Because we all feel we have the same goals, success for either of us reflects on the other. We're a smaller company rather than a big brand and so the alignment can be more concentrated. The parallel, as I mentioned earlier, is that the Sevens programme has only been around for five or six years, so has TritonLake. They've only just really come onto the scene with the men's team qualified for the last Olympics in Tokyo and the women's team just qualified for their first Olympics a few weeks ago in Toulouse. They haven’t been the radar of the public until recently. Like TritonLake, they’re emerging from a relatively recent start, and I fully expect the trajectories for both to continue upwards from here. 

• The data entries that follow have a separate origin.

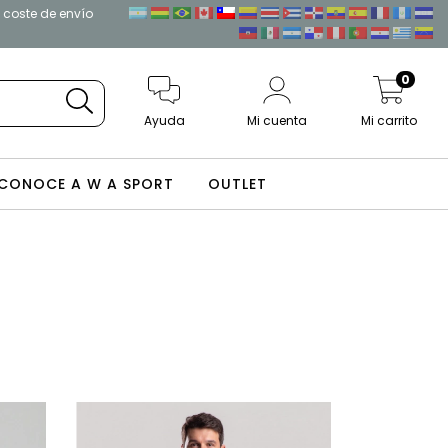
l coste de envío
0
Ayuda
Mi cuenta
Mi carrito
CONOCE A W A SPORT
OUTLET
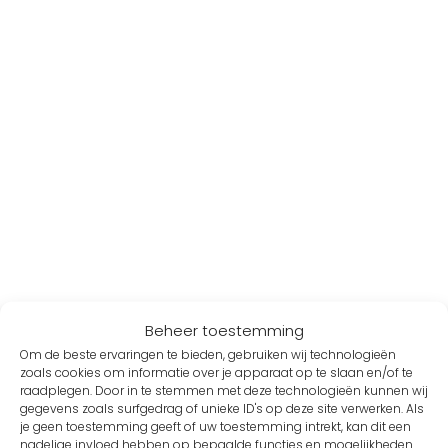
Beheer toestemming
Om de beste ervaringen te bieden, gebruiken wij technologieën
zoals cookies om informatie over je apparaat op te slaan en/of te
raadplegen. Door in te stemmen met deze technologieën kunnen wij
gegevens zoals surfgedrag of unieke ID's op deze site verwerken. Als
je geen toestemming geeft of uw toestemming intrekt, kan dit een
nadelige invloed hebben op bepaalde functies en mogelijkheden.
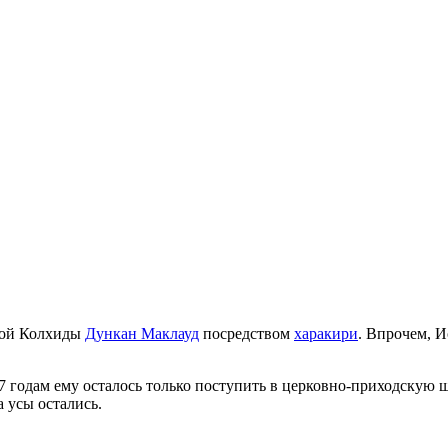
ной Колхиды
Дункан Маклауд
посредством
харакири
. Впрочем, И
 7 годам ему осталось только поступить в церковно-приходскую 
а усы остались.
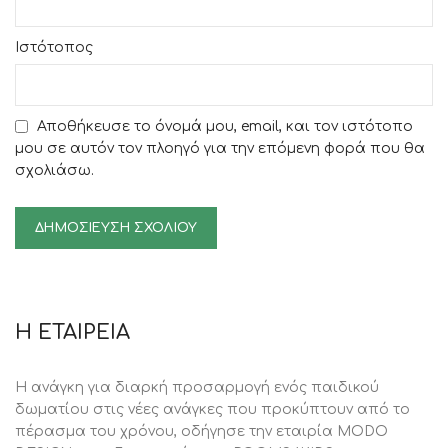
Ιστότοπος
Αποθήκευσε το όνομά μου, email, και τον ιστότοπο
μου σε αυτόν τον πλοηγό για την επόμενη φορά που θα
σχολιάσω.
Η ΕΤΑΙΡΕΙΑ
Η ανάγκη για διαρκή προσαρμογή ενός παιδικού
δωματίου στις νέες ανάγκες που προκύπτουν από το
πέρασμα του χρόνου, oδήγησε την εταιρία MODO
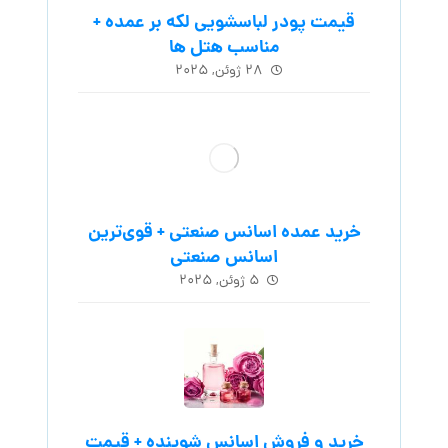
قیمت پودر لباسشویی لکه بر عمده +
مناسب هتل ها
۲۸ ژوئن, ۲۰۲۵
خرید عمده اسانس صنعتی + قوی‌ترین
اسانس‌ صنعتی
۵ ژوئن, ۲۰۲۵
خرید و فروش اسانس شوینده + قیمت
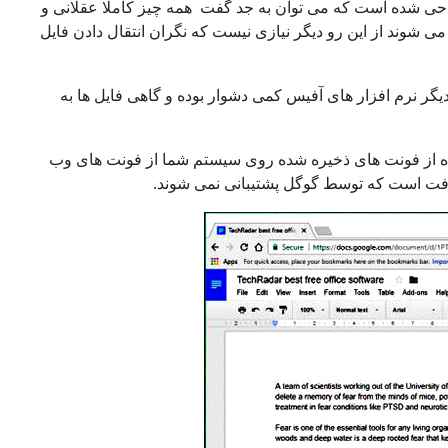
راحی شده است که می توان به جد گفت همه چیز کاملا عقلانی و
 شوند از این رو دیگر نیازی نیست که نگران انتقال دادن فایل
گر نرم افزار های آفیس کمی دشوار بوده و گاهی فایل ها به
اده از فونت های ذخیره شده روی سیستم شما از فونت های وب
افت است که توسط گوگل پشتیبانی نمی شوند.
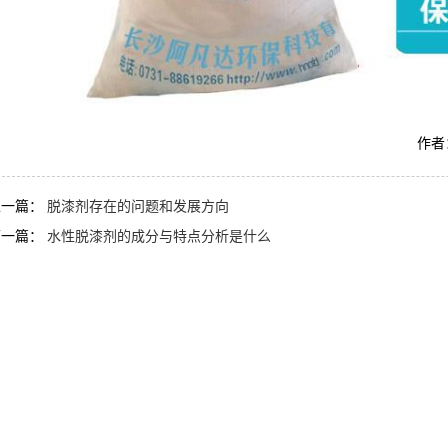
作者：
上一篇：
脱漆剂存在的问题和发展方向
下一篇：
水性脱漆剂的成分与特点分析是什么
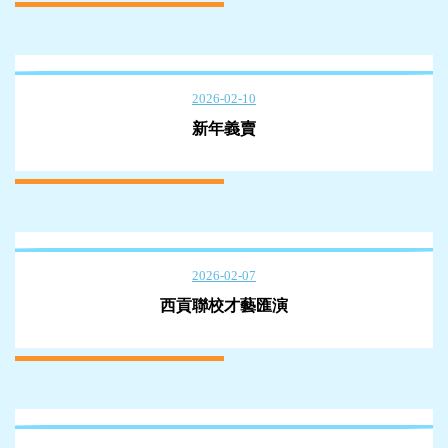
2026-02-10
新年義賣
2026-02-07
西貢聯校才藝匯演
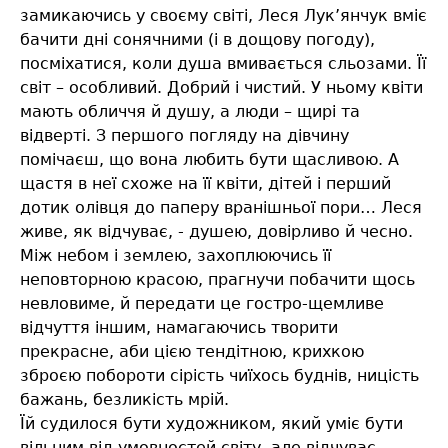
замикаючись у своєму світі, Леся Лук’янчук вміє
бачити дні сонячними (і в дощову погоду),
посміхатися, коли душа вмивається сльозами. Її
світ – особливий. Добрий і чистий. У ньому квіти
мають обличчя й душу, а люди – щирі та
відверті. З першого погляду на дівчину
помічаєш, що вона любить бути щасливою. А
щастя в неї схоже на її квіти, дітей і перший
дотик олівця до паперу вранішньої пори… Леся
живе, як відчуває, - душею, довірливо й чесно.
Між небом і землею, захоплюючись її
неповторною красою, прагнучи побачити щось
невловиме, й передати це гостро-щемливе
відчуття іншим, намагаючись творити
прекрасне, аби цією тендітною, крихкою
зброєю побороти сірість чиїхось буднів, ницість
бажань, безликість мрій.
Їй судилося бути художником, який уміє бути
вільним від умовностей світу, але відчуває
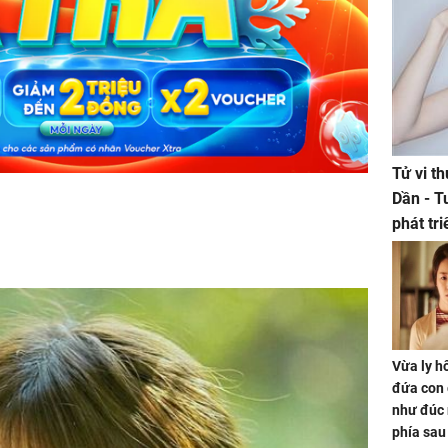
Tử vi t
Dần - T
phát tr
ảm đạm
Vừa ly hô
đứa con 
như đúc 
phía sau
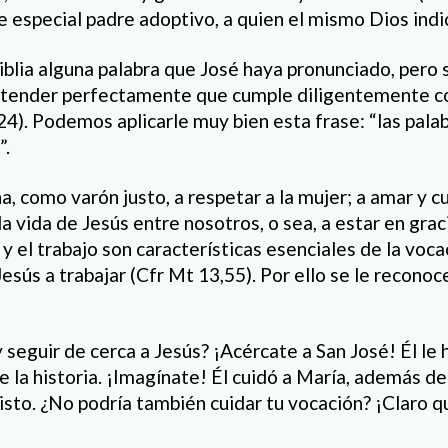
 especial padre adoptivo, a quien el mismo Dios indic
blia alguna palabra que José haya pronunciado, pero s
ntender perfectamente que cumple diligentemente co
4). Podemos aplicarle muy bien esta frase: “las pal
”.
, como varón justo, a respetar a la mujer; a amar y cu
 la vida de Jesús entre nosotros, o sea, a estar en grac
a y el trabajo son características esenciales de la voc
esús a trabajar (Cfr Mt 13,55). Por ello se le recono
 seguir de cerca a Jesús? ¡Acércate a San José! Él le
 la historia. ¡Imagínate! Él cuidó a María, además de 
isto. ¿No podría también cuidar tu vocación? ¡Claro qu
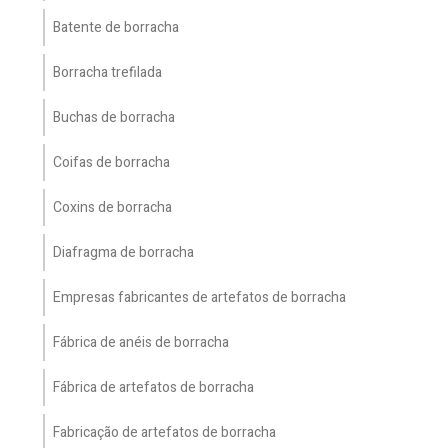
Batente de borracha
Borracha trefilada
Buchas de borracha
Coifas de borracha
Coxins de borracha
Diafragma de borracha
Empresas fabricantes de artefatos de borracha
Fábrica de anéis de borracha
Fábrica de artefatos de borracha
Fabricação de artefatos de borracha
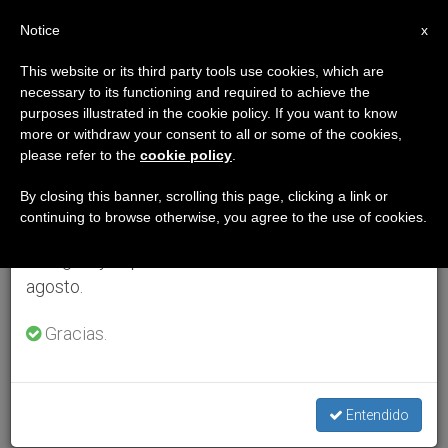
ES
Notice
×
x
Aviso importante
This website or its third party tools use cookies, which are
necessary to its functioning and required to achieve the
Del 27 de julio al 7 de agosto haremos la pausa
purposes illustrated in the cookie policy. If you want to know
anual, aprovechando que en el periodo de verano
more or withdraw your consent to all or some of the cookies,
please refer to the
cookie policy
.
se generan menos informaciones y también el
consumo de las mismas disminuye.
By closing this banner, scrolling this page, clicking a link or
continuing to browse otherwise, you agree to the use of cookies.
Retomamos el trabajo ordinario de las ediciones
en inglés y español de ZENIT el lunes 10 de
agosto.
Gracias.
Entendido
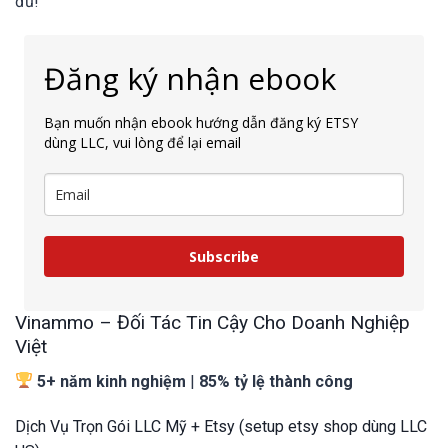
đủ!
Đăng ký nhận ebook
Bạn muốn nhận ebook hướng dẫn đăng ký ETSY
dùng LLC, vui lòng để lại email
Subscribe
Vinammo – Đối Tác Tin Cậy Cho Doanh Nghiệp
Việt
5+ năm kinh nghiệm
|
85% tỷ lệ thành công
Dịch Vụ Trọn Gói LLC Mỹ + Etsy (setup etsy shop dùng LLC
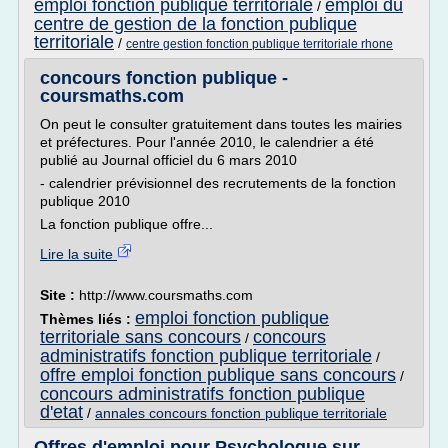
emploi fonction publique territoriale
emploi du
/
centre de gestion de la fonction publique
territoriale
/
centre gestion fonction publique territoriale rhone
concours fonction publique -
coursmaths.com
On peut le consulter gratuitement dans toutes les mairies
et préfectures. Pour l'année 2010, le calendrier a été
publié au Journal officiel du 6 mars 2010
- calendrier prévisionnel des recrutements de la fonction
publique 2010
La fonction publique offre...
Lire la suite
Site :
http://www.coursmaths.com
emploi fonction publique
Thèmes liés :
territoriale sans concours
concours
/
administratifs fonction publique territoriale
/
offre emploi fonction publique sans concours
/
concours administratifs fonction publique
d'etat
/
annales concours fonction publique territoriale
Offres d'emploi pour Psychologue sur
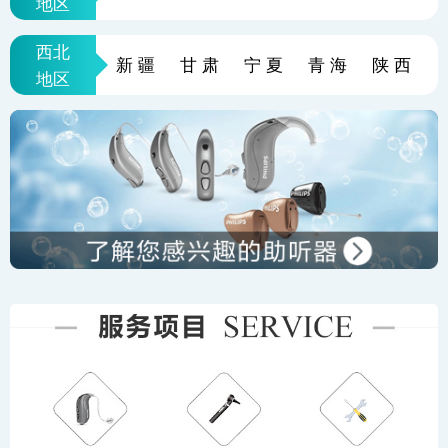
地区
西北
新疆
甘肃
宁夏
青海
陕西
地区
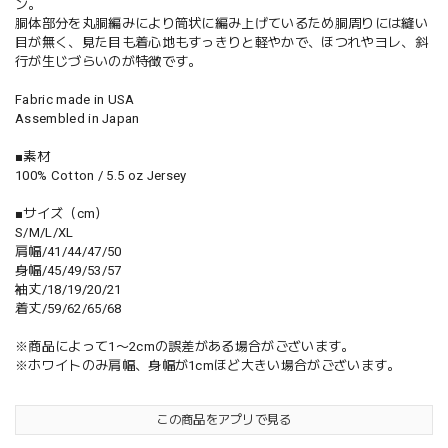
ン。
胴体部分を丸胴編みにより筒状に編み上げているため胴周りには縫い
目が無く、見た目も着心地もすっきりと軽やかで、ほつれやヨレ、斜
行が生じづらいのが特徴です。
Fabric made in USA
Assembled in Japan
■素材
100% Cotton / 5.5 oz Jersey
■サイズ（cm）
S/M/L/XL
肩幅/41/44/47/50
身幅/45/49/53/57
袖丈/18/19/20/21
着丈/59/62/65/68
※商品によって1〜2cmの誤差がある場合がございます。
※ホワイトのみ肩幅、身幅が1cmほど大きい場合がございます。
この商品をアプリで見る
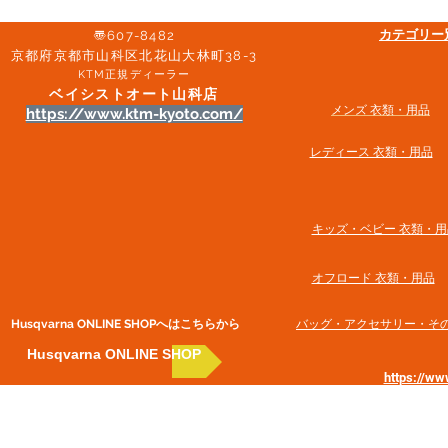
​カテゴリ
〠607-8482
京都府京都市山科区北花山大林町38-3​
KTM正規ディーラー
ベイシストオート山科店
メンズ 衣類・用品
https://www.ktm-kyoto.com/
​レディース 衣類・用品
​キッズ・ベビー 衣類・用
オフロード 衣類・用品
Husqvarna ONLINE SHOP​へはこちらから
​バッグ・アクセサリー・そ
Husqvarna ONLINE SHOP
https://w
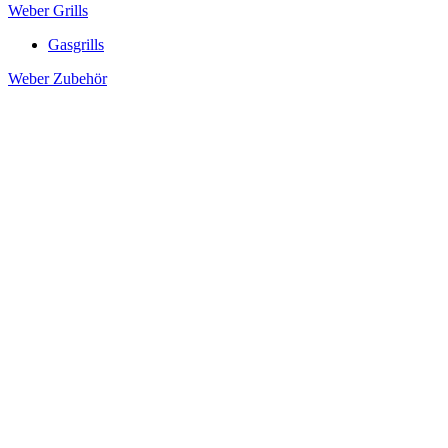
Weber Grills
Gasgrills
Weber Zubehör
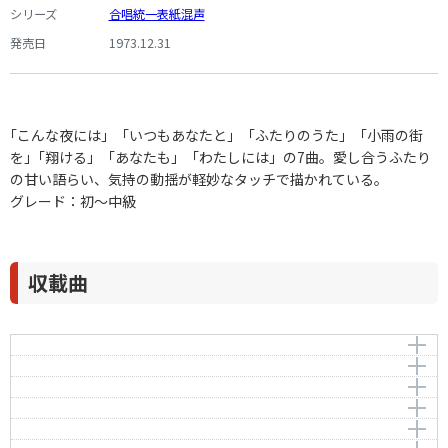
シリーズ
合唱統一表紙混声
発売日
1973.12.31
｢こんな夜には」「いつもあなたと」「ふたりのうた」「小雨の街
を｣「翔ける」「あなたも」「わたしには」の7曲。愛し合うふたり
の甘い語らい、気持の動揺が軽妙なタッチで描かれている。
グレード：初～中級
収載曲
こんな夜には
いつもあなたと
作曲者：
大中 恩
ふたりのうた
OHNAKA,Megumi
作曲者：
大中 恩
小雨の街を
OHNAKA,Megumi
作詞者：
作曲者：
土田 藍
大中 恩
翔ける
OHNAKA,Megumi
作詞者：
作曲者：
土田 藍
大中 恩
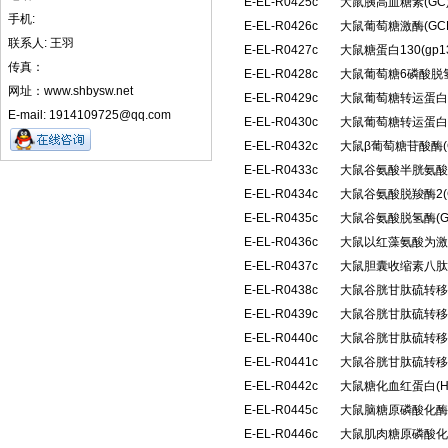
E-EL-R0425c
大鼠胰高血糖素(G
手机:
E-EL-R0426c
大鼠葡萄糖激酶(G
联系人: 王羽
E-EL-R0427c
大鼠糖蛋白130(g
传真：
E-EL-R0428c
大鼠葡萄糖6磷酸脱氢
网址：www.shbysw.net
E-EL-R0429c
大鼠葡萄糖转运蛋白3
E-mail: 1914109725@qq.com
E-EL-R0430c
大鼠葡萄糖转运蛋白4
E-EL-R0432c
大鼠β葡萄糖苷酸酶(
E-EL-R0433c
大鼠谷氨酸半胱氨酸
E-EL-R0434c
大鼠谷氨酸脱羧酶2(
E-EL-R0435c
大鼠谷氨酸脱氢酶(
E-EL-R0436c
大鼠以红藻氨酸为激
E-EL-R0437c
大鼠胆囊收缩素八肽(
E-EL-R0438c
大鼠谷胱甘肽硫转移酶
E-EL-R0439c
大鼠谷胱甘肽硫转移酶
E-EL-R0440c
大鼠谷胱甘肽硫转移酶
E-EL-R0441c
大鼠谷胱甘肽硫转移酶
E-EL-R0442c
大鼠糖化血红蛋白(H
E-EL-R0445c
大鼠脑糖原磷酸化酶
E-EL-R0446c
大鼠肌肉糖原磷酸化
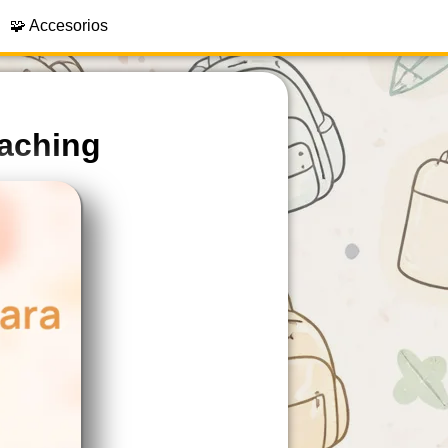
🧩 Accesorios
caching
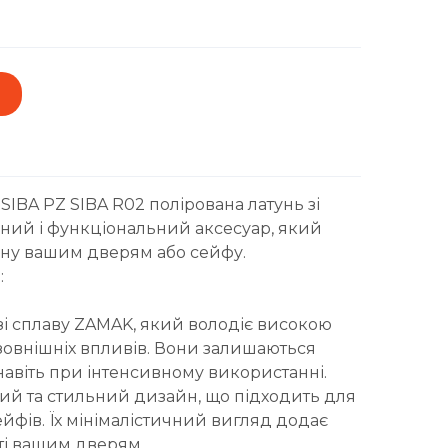
IBA PZ SIBA R02 полірована латунь зі
ьний і функціональний аксесуар, який
йну вашим дверям або сейфу.
:
зі сплаву ZAMAK, який володіє високою
о зовнішніх впливів. Вони залишаються
авіть при інтенсивному використанні.
ний та стильний дизайн, що підходить для
йфів. Їх мінімалістичний вигляд додає
сті вашим дверям.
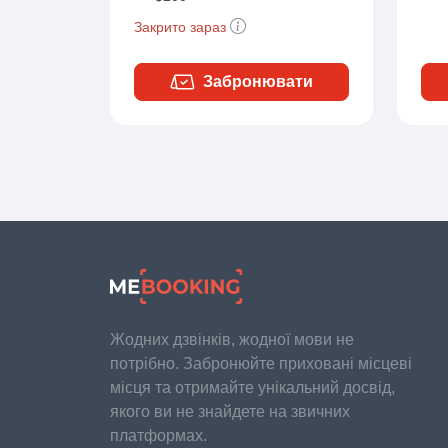
Закрито зараз
Забронювати
Жодних дзвінків, жодної мови не
потрібно. Забронюйте приховані місцеві
місця та отримайте унікальний досвід,
якого ви не знайдете на звичних
платформах.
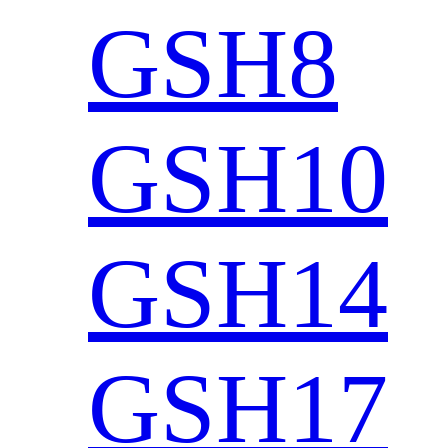
GSH8
GSH10
GSH14
GSH17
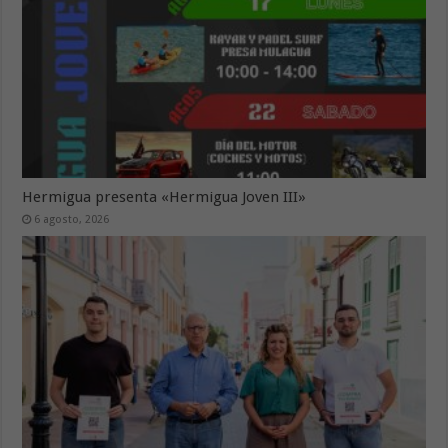
Hermigua presenta «Hermigua Joven III»
6 agosto, 2026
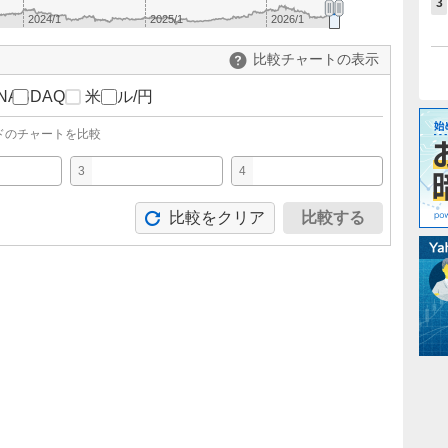
3
2024/1
2025/1
2026/1
比較チャートの表示
NASDAQ
米ドル/円
ドのチャートを比較
3
4
比較をクリア
比較する
。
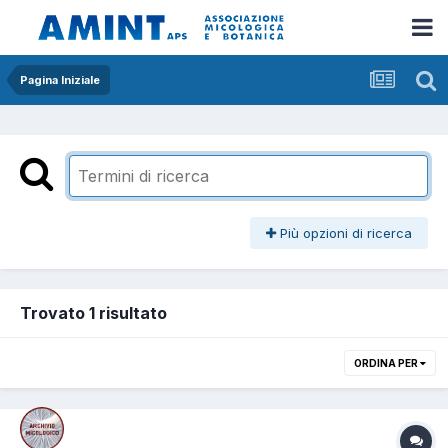
Pagina Iniziale
Più opzioni di ricerca
Trovato 1 risultato
ORDINA PER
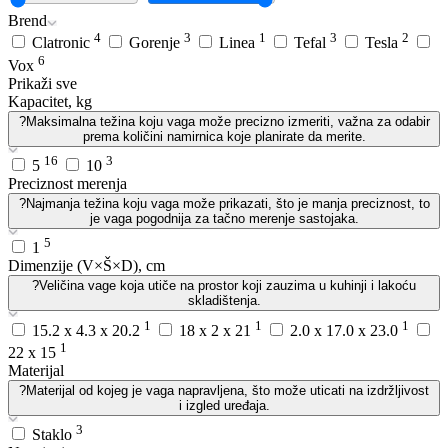
Brend
4
3
1
3
2
Clatronic
Gorenje
Linea
Tefal
Tesla
6
Vox
Prikaži sve
Kapacitet, kg
?
Maksimalna težina koju vaga može precizno izmeriti, važna za odabir
prema količini namirnica koje planirate da merite.
16
3
5
10
Preciznost merenja
?
Najmanja težina koju vaga može prikazati, što je manja preciznost, to
je vaga pogodnija za tačno merenje sastojaka.
5
1
Dimenzije (V×Š×D), cm
?
Veličina vage koja utiče na prostor koji zauzima u kuhinji i lakoću
skladištenja.
1
1
1
15.2 x 4.3 x 20.2
18 x 2 x 21
2.0 x 17.0 x 23.0
1
22 x 15
Materijal
?
Materijal od kojeg je vaga napravljena, što može uticati na izdržljivost
i izgled uređaja.
3
Staklo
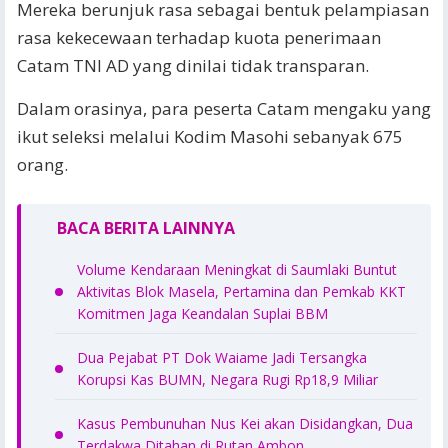
Mereka berunjuk rasa sebagai bentuk pelampiasan
rasa kekecewaan terhadap kuota penerimaan
Catam TNI AD yang dinilai tidak transparan.
Dalam orasinya, para peserta Catam mengaku yang
ikut seleksi melalui Kodim Masohi sebanyak 675
orang.
BACA BERITA LAINNYA
Volume Kendaraan Meningkat di Saumlaki Buntut
Aktivitas Blok Masela, Pertamina dan Pemkab KKT
Komitmen Jaga Keandalan Suplai BBM
Dua Pejabat PT Dok Waiame Jadi Tersangka
Korupsi Kas BUMN, Negara Rugi Rp18,9 Miliar
Kasus Pembunuhan Nus Kei akan Disidangkan, Dua
Terdakwa Ditahan di Rutan Ambon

To learn more about the benefits of alignment in sponsorship, click here.

How do you think this partnership might have changed or broadened perceptions of TritonLake? 

I think it has brought more awareness to the brand, but the partnership for us is more around activation and the business-to-business side of things. There's no doubt, however, that it simultaneously underpins that we're a serious business, associated with things we're passionate about. Becoming involved in the Rugby community has plugged us into that global network of businesses that are talking to us, but also people that used to play rugby or are involved in rugby, and now there's a familial kind of feeling to it whereby everyone wants to help each other in that space. In that sense, we’ve upped our connectivity by a number of levels which is great from a credibility perspective. 

Have you been able to measure any responses to the partnership, either quantitatively or qualitatively?

We’ve tracked a few bits in terms of number of contacts in the markets and different things like that. The opportunities to see and hear from media outreach increased by 70% from launch to the pre-Rugby World Cup event - including 118 mentions for TritonLake. 1.7 million article impressions were garnered across three days of Rugby World Cup Sevens through TritonLake’s partnership with 

Via the TritonLake Perform Podcast and performance-focused social content, we reached 23,594 organic content views and listens at the end of our first season. Clear spikes in the social conversation during Sevens competitions were evident, with 76% positive sentiment toward TritonLake. Our sponsorship was also called out in commentary during Ireland’s Rugby World Cup Quarter & Semi-Finals at the Rugby World Cup Sevens. 

Do you have any advice for fellow marketing teams looking for similar sponsorships? 

 If it's the first time that you've done something like this, you need to manage your expectations around that first year - as both parties become more successful, the association will grow stronger so be patient and know what you bring to the table. Be prepared to learn as you go and have a team, or a company help out on the PR side. A lot of those companies have real experience working with brands as they sponsor sports teams and what they can bring to the table in terms of social media activation and ideas will boost your profile massively. It’s difficult to do it all yourself that's for sure.